Zgazowanie węgla - polska reaktywacja

Realizacja kędzierzyńskiego projektu przyniosłaby korzyści zarówno sektorowi węglowemu jak i chemicznemu.

Jeszcze w kwietniu br. powinien być znany plan finansowania instalacji poligeneracyjnej w Kędzierzynie-Koźlu. Instalacja ma zużywać ok. 1 mln t rocznie węgla kamiennego i w efekcie produkować ok. 500 tys. t metanolu rocznie. Jest on surowcem wykorzystywanym do produkcji innych, ważnych produktów chemicznych.

Projekt budowy instalacji poligeneracyjnej w zakładach chemicznych w Kędzierzynie-Koźlu jest istotnym elementem rozwoju portfela produkcji półproduktów w Grupie Azoty. W kwietniu powinien być znany plan finansowania inwestycji, w którą oprócz Grupy Azoty zaangażują się również inne spółki skarbu państwa, jak Tauron oraz KGHM. Całkowita wartość projektu wyniesie ok. 2,4 mld zł. Realizacja projektu sprzed czterech lat miała pochłonąć ok. 6 mld zł.

- Projekt prezentowany w 2011 r. zakładał produkcję gazu syntezowego z węgla a następnie produkcję energii elektrycznej i cieplnej. Miał być również wyposażony w instalację wychwytywania i składowania dwutlenku węgla (CCS). Nowy projekt został zmieniony i dostosowany do potrzeb produkcyjnych Grupy Azoty – informuje Krzysztof Jałosiński, wiceprezes ds. strategii i rozwoju Grupy Azoty.


Węgiel do zgazowania

Instalacja, według wstępnych analiz, ma zużywać ok. 1 mln t rocznie węgla kamiennego i w efekcie produkować ok. 500 tys. ton metanolu rocznie. Jest on surowcem wykorzystywanym do produkcji innych, ważnych produktów chemicznych. Dla porównania, roczny import metanolu do Polski to ok. 600 tys. t. Instalacja daje jednocześnie możliwość produkcji, poza metanolem, wodoru.

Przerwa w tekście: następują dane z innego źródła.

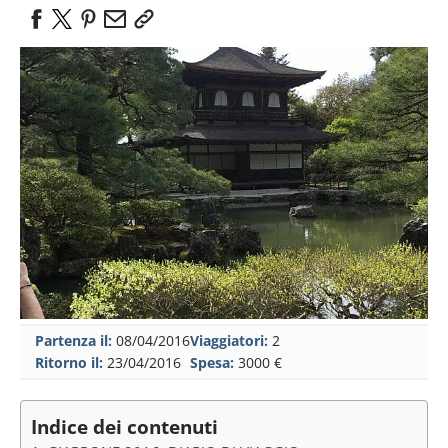
Partenza il:
08/04/2016
Viaggiatori:
2
Ritorno il:
23/04/2016
Spesa:
3000 €
Indice dei contenuti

Pierwszy tak duży i istotny dla polskiej chemii projekt może zostać powielony w przyszłości w innych zakładach chemicznych w Polsce. Pozwoliłoby to na zużycie nawet 5-6 mln t węgla kamiennego rocznie, co pozytywnie przełoży się na rentowność polskich spółek wydobywających ten surowiec.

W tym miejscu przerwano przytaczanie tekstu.